My last article discussed having better soil by not disturbing it. Another reason for not disturbing the soil is that it contains billions and billions of seeds deposited over no telling how many years. Many are just waiting for an opportunity to sprout. Disturbing the soil gives them that opportunity. Tilling a new garden three years ago that contained solid prairie grasses resulted in a massive invasion (upwards of 100 square feet) of Nut Sedge!

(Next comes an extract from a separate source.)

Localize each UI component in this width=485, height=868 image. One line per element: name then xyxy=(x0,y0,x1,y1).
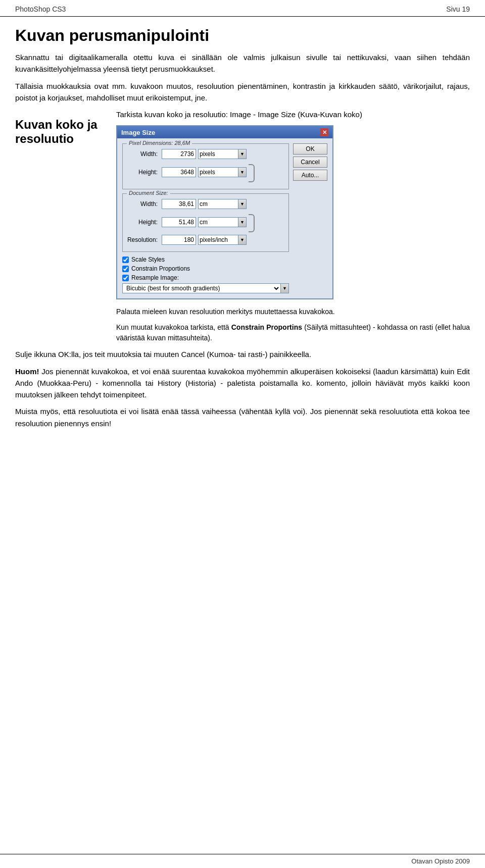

If one must till, two rules are recommended. First, till in colder/cooler weather, as it minimizes microbiological organism damage. Second, cover the soil immediately with mulch, or cover crops. I recently saw a new tractor designed to seed legumes in actively growing corn fields. The legumes will replace some of the nitrogen being used by the corn and keep the soil cooler. If legume cover crops are killed (without tilling) before their seeds ripen, they will leave the soil with more nitrogen than they used. Even if allowed to go to full seed ripening, they will leave the soil with as much nitrogen as they used.
A major objective of organic gardening is to build or at least maintain organic material in the soil. More organic (non-synthetic) fertilizers are now coming on the market that are reasonable priced and work very well. Products range from liquid foliar products to numerous solids, coming mostly from chicken litter, bone, bone and meat, feather, fish and blood meals. A few are water soluble, but many are left on the surface to slowly release their contents into the soil. One of the best improvements, however, comes from cover crops. These crops grab and hold nutrients in their roots and leaves. Killing these cover crops later releases their above and below ground nutrients for other crops, all while keeping the soil covered.